That's hardly the only case where unicode behavior is locale-dependent.
 For example, collating order varies widely between languages.


-- 
Rainer Deyke - rainerd eldwood.com

Aug 25 2009

Frank Benoit <keinfarbton googlemail.com> writes:

Rainer Deyke schrieb:
 I know ICU can use different case mappings for different locales, but I
 don't think it has D bindings.
 
 

There are existing ICU bindings in the mango project, see dsource.org

Aug 25 2009

Walter Bright <newshound1 digitalmars.com> writes:

I think it's great that you're doing a Turkish programming tutorial! I 
can't help you, though, with details of the Turkish language because I 
have no idea how it works.

The only thing I can suggest is using a setlocale for Turkish is the 
wrong way, as Unicode was supposed to get away from that.

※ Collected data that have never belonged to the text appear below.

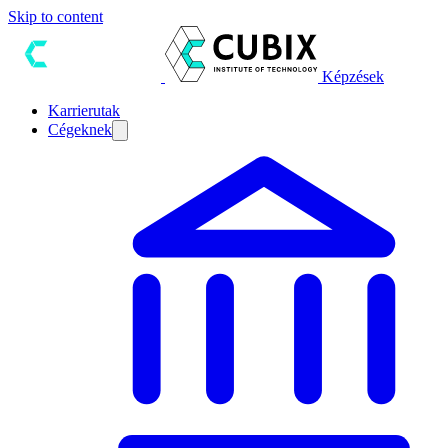
Skip to content
Képzések
Karrierutak
Cégeknek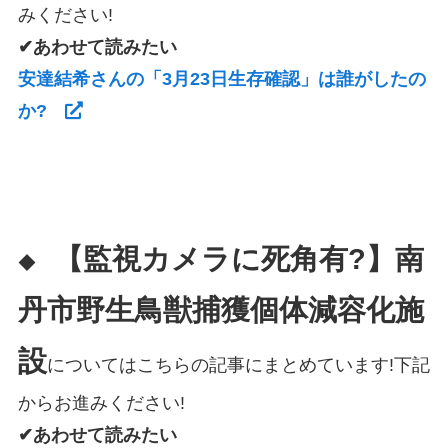
みください!
✔あわせて読みたい
安達結希さんの「3月23日生存確認」は誰がしたの
か?
【監視カメラに死角有?】南
◆
丹市野生鳥獣捕獲個体減容化施
設
についてはこちらの記事にまとめています!下記
からお進みください!
✔あわせて読みたい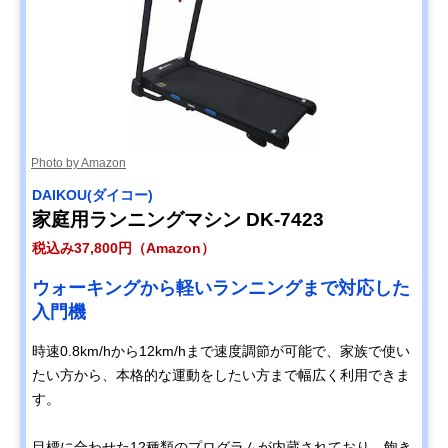
Photo by Amazon
DAIKOU(ダイコー)
家庭用ランニングマシン DK-7423
税込み37,800円（Amazon）
ウォーキングから軽いランニングまで対応した
入門機
時速0.8km/hから12km/hまで速度調節が可能で、家族で使い
たい方から、本格的な運動をしたい方まで幅広く利用できま
す。
目標に合わせた12種類のプログラムが内蔵されており、飽き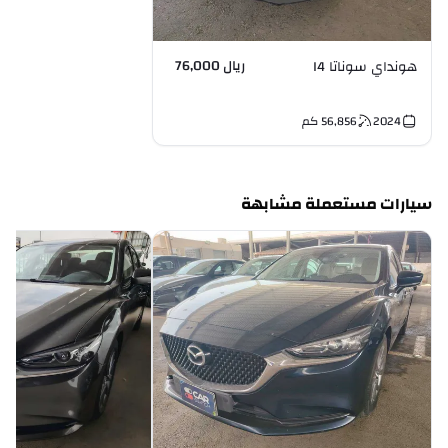
ريال 76,000
هونداي سوناتا I4
2024
56,856
كم
سيارات مستعملة مشابهة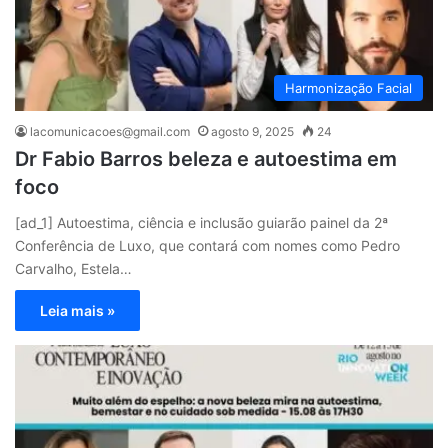
Harmonização Facial
lacomunicacoes@gmail.com
agosto 9, 2025
24
Dr Fabio Barros beleza e autoestima em
foco
[ad_1] Autoestima, ciência e inclusão guiarão painel da 2ª
Conferência de Luxo, que contará com nomes como Pedro
Carvalho, Estela…
Leia mais »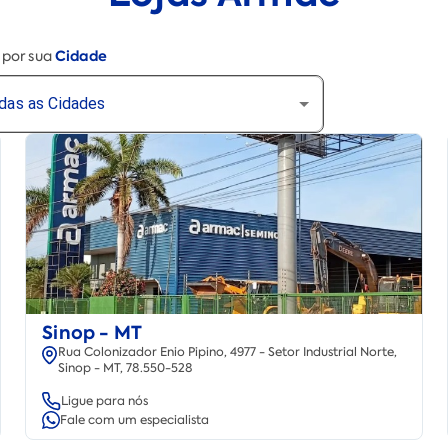
Cidade
e por sua
das as Cidades
Sinop - MT
Rua Colonizador Enio Pipino, 4977 - Setor Industrial Norte,
Sinop - MT, 78.550-528
Ligue para nós
Fale com um especialista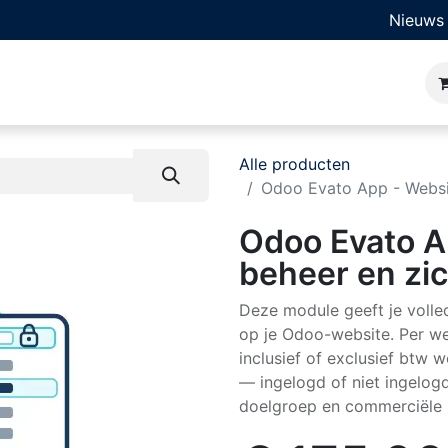
Nieuws
ner
Bedrijfssoftware
Oplossingen
Sectoren
Kl
Alle producten
Odoo Evato App - Website
Odoo Evato Ap
beheer en zic
Deze module geeft je volle
op je Odoo-website. Per webs
inclusief of exclusief btw
— ingelogd of niet ingelogd
doelgroep en commerciële s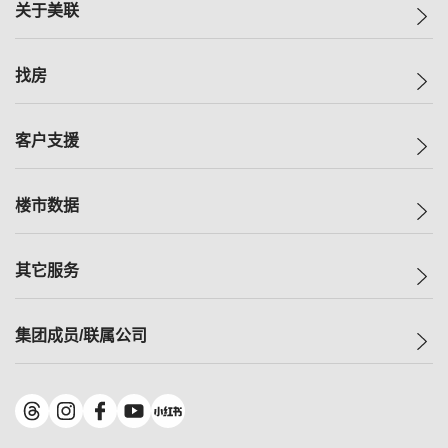
关于美联
美联集团
找房
投资者关系
集团动态
一手新房
客户支援
人才招募
买房
网站地图
上车
自助放盘
楼市数据
减价
专业经纪人
低价
分行网络
指数
其它服务
美联豪宅
查询热线
信心指数
独家楼盘
联络我们
最新成交
小区专页
租房
集团成员/联属公司
按揭计算机
历史成交
大湾区专页
居屋专页
负担能力计算机
成交数据
楼市资讯
买卖流程
美联物业
转按计算机
小区成交排行榜
美联精英会
鋑联控股
*
缴款方式
地区百科
美联慈善基金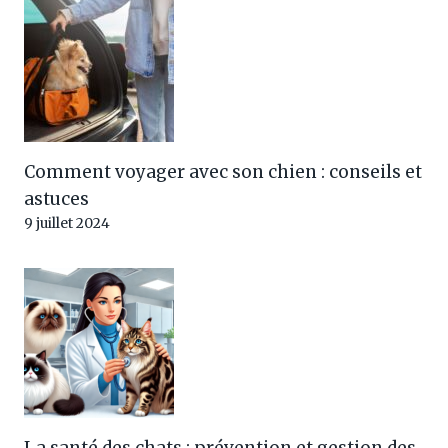
Comment voyager avec son chien : conseils et
astuces
9 juillet 2024
La santé des chats : prévention et gestion des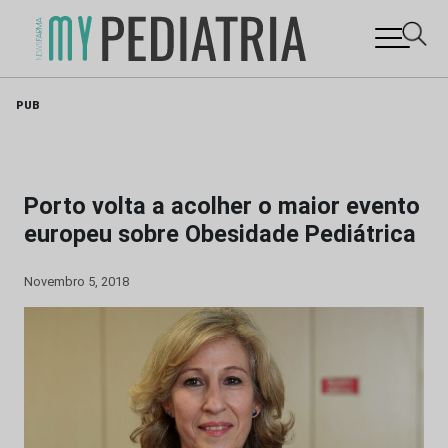
Skip
PUB
to
content
Porto volta a acolher o maior evento
europeu sobre Obesidade Pediátrica
Novembro 5, 2018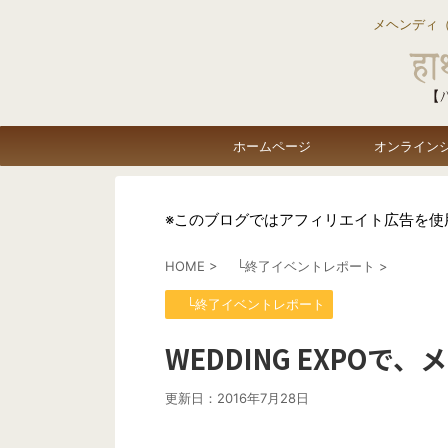
メヘンディ
ホームページ
オンライン
※このブログではアフィリエイト広告を使
HOME
>
└終了イベントレポート
>
└終了イベントレポート
WEDDING EXPO
更新日：
2016年7月28日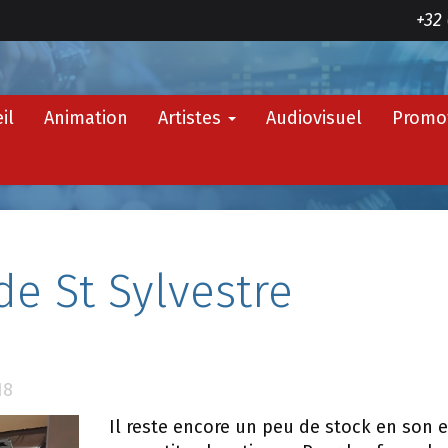
+32 
il
Animation
Artistes
Audiovisuel
Promo
de St Sylvestre
18
Il reste encore un peu de stock en son 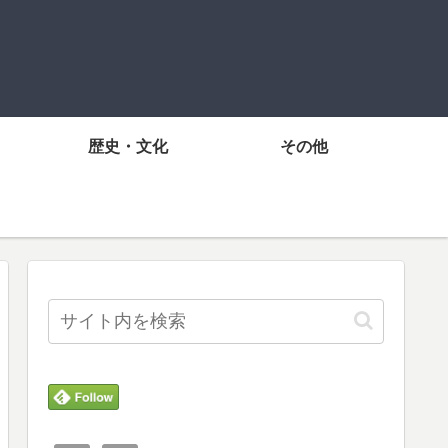
歴史・文化
その他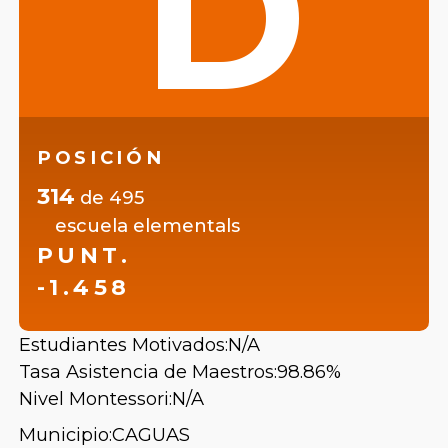
D
POSICIÓN
314
de
495
escuela elementals
PUNT.
-1.458
Estudiantes Motivados:
N/A
Tasa Asistencia de Maestros:
98.86%
Nivel Montessori:
N/A
Municipio:
CAGUAS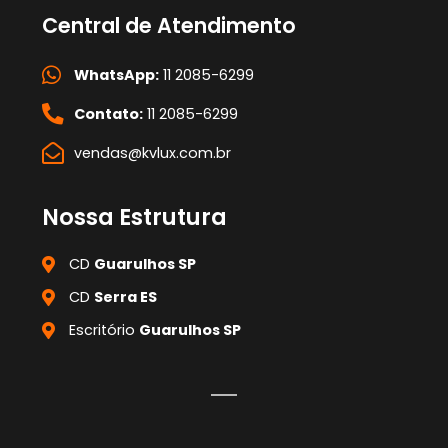
Central de Atendimento
WhatsApp:
11 2085-6299
Contato:
11 2085-6299
vendas@kvlux.com.br
Nossa Estrutura
CD
Guarulhos SP
CD
Serra ES
Escritório
Guarulhos SP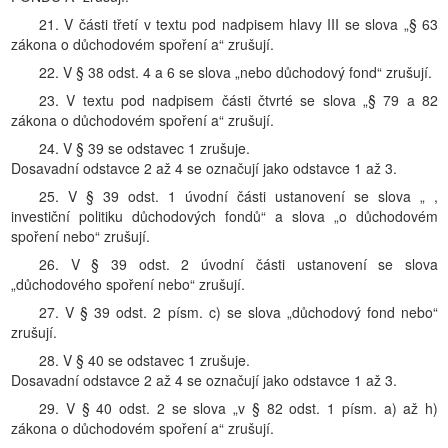
21. V části třetí v textu pod nadpisem hlavy III se slova „§ 63
zákona o důchodovém spoření a“ zrušují.
22. V § 38 odst. 4 a 6 se slova „nebo důchodový fond“ zrušují.
23. V textu pod nadpisem části čtvrté se slova „§ 79 a 82
zákona o důchodovém spoření a“ zrušují.
24. V § 39 se odstavec 1 zrušuje.
Dosavadní odstavce 2 až 4 se označují jako odstavce 1 až 3.
25. V § 39 odst. 1 úvodní části ustanovení se slova „ ,
investiční politiku důchodových fondů“ a slova „o důchodovém
spoření nebo“ zrušují.
26. V § 39 odst. 2 úvodní části ustanovení se slova
„důchodového spoření nebo“ zrušují.
27. V § 39 odst. 2 písm. c) se slova „důchodový fond nebo“
zrušují.
28. V § 40 se odstavec 1 zrušuje.
Dosavadní odstavce 2 až 4 se označují jako odstavce 1 až 3.
29. V § 40 odst. 2 se slova „v § 82 odst. 1 písm. a) až h)
zákona o důchodovém spoření a“ zrušují.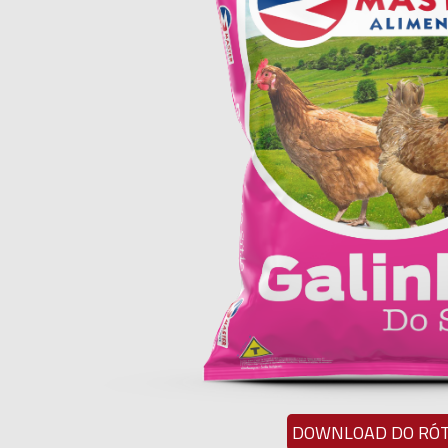
DOWNLOAD DO RÓ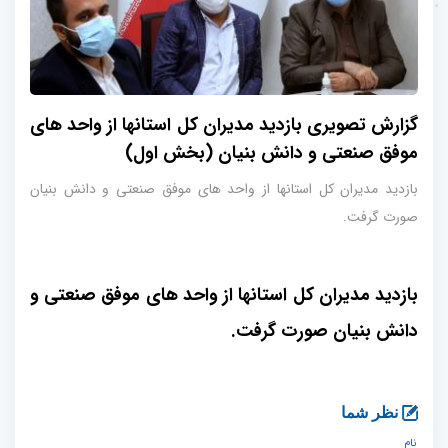
گزارش تصویری بازدید مدیران کل استانها از واحد های
موفق صنعتی و دانش بنیان (بخش اول)
بازدید مدیران کل استانها از واحد های موفق صنعتی و دانش بنیان
صورت گرفت.
بازدید مدیران کل استانها از واحد های موفق صنعتی و
دانش بنیان صورت گرفت.
نظر شما
نام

tolower really is only for ASCII. But the toUniLower should work right 
with Turkish, though I don't know what right is for that case.

Aug 24 2009

Ali Cehreli <acehreli yahoo.com> writes:

Walter Bright Wrote:

 with details of the Turkish language because I 
 have no idea how it works.

It is a very interesting story. The Turkish 'i's have caused lots of trouble,
even hardcoded conditionals in at least the early Java libraries that checked
whether the locale was Turkish.

Even the Unicode is in a strange position because two Unicode code points have
two separate upper and lower cases. (I don't know whether there are other
alphabets in such a situation.)

 tolower really is only for ASCII. But the toUniLower should work right 
 with Turkish, though I don't know what right is for that case.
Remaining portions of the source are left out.